El padre del juez era marino y malagueño, y luego de adquirir una chacra
en Chivilcoy, luchó cuerpo a cuerpo con los indios y se impuso por su
valentía en los entreveros con los gauchos alzados.
Aunque desde chico, por su contextura frágil, se pensó que Antonio
Bermejo no maduraría y que rompería con esta herencia violenta,
tenía 28 años para la revolución de Tejedor en 1880, y
participaba en sus filas como capitán. Partidario del mitrismo desde
la juventud, mucho debió influir en sus simpatías políticas
su cercanía con la familia de don Bartolo, ya que el futuro juez fue
profesor de álgebra de algunos de los hijos de Mitre.

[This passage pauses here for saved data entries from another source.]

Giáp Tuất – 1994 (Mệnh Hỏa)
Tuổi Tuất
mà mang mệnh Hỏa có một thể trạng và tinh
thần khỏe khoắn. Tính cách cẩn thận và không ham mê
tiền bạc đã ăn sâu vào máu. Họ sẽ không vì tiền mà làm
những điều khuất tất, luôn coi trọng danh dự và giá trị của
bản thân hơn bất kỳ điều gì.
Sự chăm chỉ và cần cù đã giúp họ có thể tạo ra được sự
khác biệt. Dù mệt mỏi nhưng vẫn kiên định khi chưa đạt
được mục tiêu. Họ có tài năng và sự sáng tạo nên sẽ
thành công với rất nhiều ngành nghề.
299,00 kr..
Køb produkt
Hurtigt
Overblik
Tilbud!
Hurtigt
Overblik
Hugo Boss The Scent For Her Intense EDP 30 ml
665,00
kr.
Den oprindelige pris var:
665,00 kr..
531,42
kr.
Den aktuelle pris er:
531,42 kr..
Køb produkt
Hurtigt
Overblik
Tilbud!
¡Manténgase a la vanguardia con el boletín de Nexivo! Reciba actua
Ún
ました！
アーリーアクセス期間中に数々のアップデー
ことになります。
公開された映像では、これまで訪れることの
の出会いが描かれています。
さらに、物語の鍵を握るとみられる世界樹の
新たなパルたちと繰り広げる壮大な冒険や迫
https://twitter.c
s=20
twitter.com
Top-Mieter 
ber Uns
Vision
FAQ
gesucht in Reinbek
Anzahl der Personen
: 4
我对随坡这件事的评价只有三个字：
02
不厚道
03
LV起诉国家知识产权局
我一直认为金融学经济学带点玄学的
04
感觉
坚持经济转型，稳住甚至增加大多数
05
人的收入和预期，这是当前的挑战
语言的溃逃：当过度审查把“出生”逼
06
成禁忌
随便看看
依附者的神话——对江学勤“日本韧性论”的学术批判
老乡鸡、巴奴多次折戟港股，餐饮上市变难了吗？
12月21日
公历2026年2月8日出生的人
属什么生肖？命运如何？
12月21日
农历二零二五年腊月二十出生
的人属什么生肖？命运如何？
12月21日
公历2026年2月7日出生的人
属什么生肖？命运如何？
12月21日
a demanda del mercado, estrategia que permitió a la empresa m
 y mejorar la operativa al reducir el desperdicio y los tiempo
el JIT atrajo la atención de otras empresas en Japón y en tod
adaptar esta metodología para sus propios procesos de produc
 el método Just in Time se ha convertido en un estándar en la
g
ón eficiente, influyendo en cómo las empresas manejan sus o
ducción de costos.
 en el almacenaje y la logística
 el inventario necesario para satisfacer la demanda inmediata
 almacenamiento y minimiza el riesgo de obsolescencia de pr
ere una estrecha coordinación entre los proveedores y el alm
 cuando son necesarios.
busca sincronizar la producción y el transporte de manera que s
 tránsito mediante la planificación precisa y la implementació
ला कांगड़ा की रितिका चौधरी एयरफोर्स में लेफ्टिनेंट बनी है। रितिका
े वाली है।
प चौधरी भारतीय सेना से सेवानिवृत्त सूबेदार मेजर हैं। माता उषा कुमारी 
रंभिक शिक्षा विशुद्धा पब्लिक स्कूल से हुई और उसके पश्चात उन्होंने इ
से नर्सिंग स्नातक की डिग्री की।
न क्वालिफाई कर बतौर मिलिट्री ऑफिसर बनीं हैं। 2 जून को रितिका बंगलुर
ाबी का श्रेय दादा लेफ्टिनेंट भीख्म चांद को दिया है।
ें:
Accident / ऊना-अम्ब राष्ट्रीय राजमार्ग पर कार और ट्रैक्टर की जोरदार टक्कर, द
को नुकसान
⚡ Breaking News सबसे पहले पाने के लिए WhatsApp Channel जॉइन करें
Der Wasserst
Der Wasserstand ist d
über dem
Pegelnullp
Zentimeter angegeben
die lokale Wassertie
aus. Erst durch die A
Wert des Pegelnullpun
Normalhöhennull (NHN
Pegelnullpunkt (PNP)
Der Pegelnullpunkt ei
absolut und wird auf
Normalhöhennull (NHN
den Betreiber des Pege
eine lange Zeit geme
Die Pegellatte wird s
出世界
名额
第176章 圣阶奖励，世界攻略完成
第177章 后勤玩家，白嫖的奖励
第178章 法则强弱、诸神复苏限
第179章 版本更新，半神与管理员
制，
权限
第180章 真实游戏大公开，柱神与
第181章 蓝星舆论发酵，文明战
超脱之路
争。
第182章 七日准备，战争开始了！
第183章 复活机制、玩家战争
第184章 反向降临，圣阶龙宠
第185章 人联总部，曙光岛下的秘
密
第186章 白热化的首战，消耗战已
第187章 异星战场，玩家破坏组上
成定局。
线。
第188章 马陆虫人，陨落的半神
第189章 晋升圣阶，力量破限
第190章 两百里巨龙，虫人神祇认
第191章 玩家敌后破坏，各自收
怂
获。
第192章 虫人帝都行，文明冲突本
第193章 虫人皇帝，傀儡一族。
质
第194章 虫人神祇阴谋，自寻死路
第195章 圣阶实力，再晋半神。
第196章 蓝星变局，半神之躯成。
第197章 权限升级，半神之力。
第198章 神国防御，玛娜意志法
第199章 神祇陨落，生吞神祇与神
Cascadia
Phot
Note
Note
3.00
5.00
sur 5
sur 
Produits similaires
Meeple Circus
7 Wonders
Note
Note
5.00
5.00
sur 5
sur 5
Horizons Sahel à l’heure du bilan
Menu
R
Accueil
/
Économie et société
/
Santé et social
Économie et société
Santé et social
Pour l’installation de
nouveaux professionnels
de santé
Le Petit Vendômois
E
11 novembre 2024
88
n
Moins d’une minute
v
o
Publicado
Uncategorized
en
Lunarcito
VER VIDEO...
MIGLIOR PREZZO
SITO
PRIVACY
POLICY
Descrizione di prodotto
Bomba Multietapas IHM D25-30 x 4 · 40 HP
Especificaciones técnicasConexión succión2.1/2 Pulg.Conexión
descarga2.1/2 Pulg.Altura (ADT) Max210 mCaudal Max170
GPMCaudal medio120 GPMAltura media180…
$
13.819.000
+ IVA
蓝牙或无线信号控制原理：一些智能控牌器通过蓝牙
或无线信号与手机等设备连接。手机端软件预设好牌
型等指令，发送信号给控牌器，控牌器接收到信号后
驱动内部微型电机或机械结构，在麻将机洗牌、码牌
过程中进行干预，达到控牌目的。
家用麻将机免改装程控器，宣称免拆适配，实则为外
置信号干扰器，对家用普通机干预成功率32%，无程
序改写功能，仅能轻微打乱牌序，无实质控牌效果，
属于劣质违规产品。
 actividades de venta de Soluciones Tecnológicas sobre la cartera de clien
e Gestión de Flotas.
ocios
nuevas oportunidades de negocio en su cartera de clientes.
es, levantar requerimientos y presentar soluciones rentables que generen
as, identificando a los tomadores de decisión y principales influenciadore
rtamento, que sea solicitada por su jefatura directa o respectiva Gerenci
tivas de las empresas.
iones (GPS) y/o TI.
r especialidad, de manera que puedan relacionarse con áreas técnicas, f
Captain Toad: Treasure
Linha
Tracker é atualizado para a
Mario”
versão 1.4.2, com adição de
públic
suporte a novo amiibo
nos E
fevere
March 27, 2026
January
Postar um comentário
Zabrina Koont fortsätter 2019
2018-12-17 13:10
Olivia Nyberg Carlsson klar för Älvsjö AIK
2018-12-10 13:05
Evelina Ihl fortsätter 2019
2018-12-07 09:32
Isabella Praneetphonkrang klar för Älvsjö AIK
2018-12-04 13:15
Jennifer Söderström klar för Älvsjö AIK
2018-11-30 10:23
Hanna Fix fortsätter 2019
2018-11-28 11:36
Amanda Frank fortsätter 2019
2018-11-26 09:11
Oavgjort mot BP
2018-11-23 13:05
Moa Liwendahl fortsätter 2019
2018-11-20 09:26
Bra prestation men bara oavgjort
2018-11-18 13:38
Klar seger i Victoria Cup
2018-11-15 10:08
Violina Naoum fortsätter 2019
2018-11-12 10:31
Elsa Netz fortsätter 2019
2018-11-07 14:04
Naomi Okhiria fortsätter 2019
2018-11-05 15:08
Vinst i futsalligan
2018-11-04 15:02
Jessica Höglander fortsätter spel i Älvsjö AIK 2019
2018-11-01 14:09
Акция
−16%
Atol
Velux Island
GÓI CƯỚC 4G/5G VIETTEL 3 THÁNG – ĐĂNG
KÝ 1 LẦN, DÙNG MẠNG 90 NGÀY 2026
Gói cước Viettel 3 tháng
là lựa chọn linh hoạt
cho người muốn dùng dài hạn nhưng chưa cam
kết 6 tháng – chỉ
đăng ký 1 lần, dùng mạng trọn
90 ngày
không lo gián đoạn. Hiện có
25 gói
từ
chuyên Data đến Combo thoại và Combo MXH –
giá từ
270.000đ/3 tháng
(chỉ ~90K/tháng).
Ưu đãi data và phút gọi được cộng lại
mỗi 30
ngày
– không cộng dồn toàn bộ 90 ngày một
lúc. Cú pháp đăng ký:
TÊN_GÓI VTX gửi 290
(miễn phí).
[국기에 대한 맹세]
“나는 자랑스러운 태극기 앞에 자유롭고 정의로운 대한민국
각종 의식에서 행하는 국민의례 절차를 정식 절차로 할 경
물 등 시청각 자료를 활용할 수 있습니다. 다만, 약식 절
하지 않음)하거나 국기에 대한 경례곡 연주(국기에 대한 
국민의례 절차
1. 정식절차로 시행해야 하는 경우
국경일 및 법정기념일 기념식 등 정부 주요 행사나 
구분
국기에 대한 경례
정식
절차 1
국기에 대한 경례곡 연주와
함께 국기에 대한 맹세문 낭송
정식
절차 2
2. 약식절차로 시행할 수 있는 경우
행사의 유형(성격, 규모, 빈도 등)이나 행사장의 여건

Pero su incursión activa en la política se diluyó en los
años posteriores. Dice Amadeo que no era “político, los
amigos del comité no le atraían, no sabía darles la mano
con el apretón electoral”.
Ya como presidente de la Corte Suprema, Bermejo, sin ser avaro, resistió
todo gasto no urgente de fondos del tribunal. “Acumuló así
–dice Amadeo- más de cincuenta mil pesos. La contaduría
metía con frecuencia su nariz incrédula en esta alcancía
fantástica, que llegó a ser un suplicio para Bermejo hasta que
su sucesor (José Figueroa Alcorta), autorizado por la ley, la pasó,
como un ascua, al Colegio de Abogados”.
Era el cancerbero de la jurisprudencia, evocaba los antiguos casos con deleite,
como si fueran aventuras de su juventud. Cuidaba los detalles de la justicia.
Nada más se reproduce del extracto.